*EXERCISE DESCRIPTION:*
Print each line exactly, beginning with the one where "Attività e procedimenti" appears and ending at the last line below.

*AVAILABLE RECORDS:*

******************************

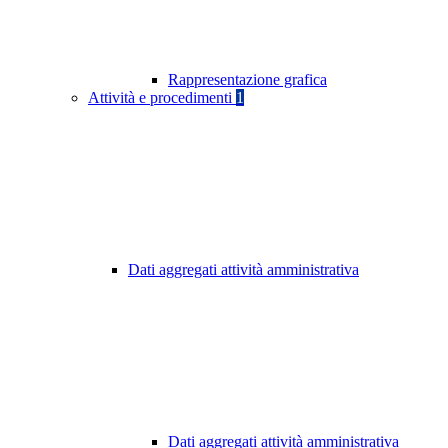
Rappresentazione grafica
Attività e procedimenti
1
Dati aggregati attività amministrativa
Dati aggregati attività amministrativa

******************************

*YOUR SOLUTION:*
Attività e procedimenti
1
Dati aggregati attività amministrativa
Dati aggregati attività amministrativa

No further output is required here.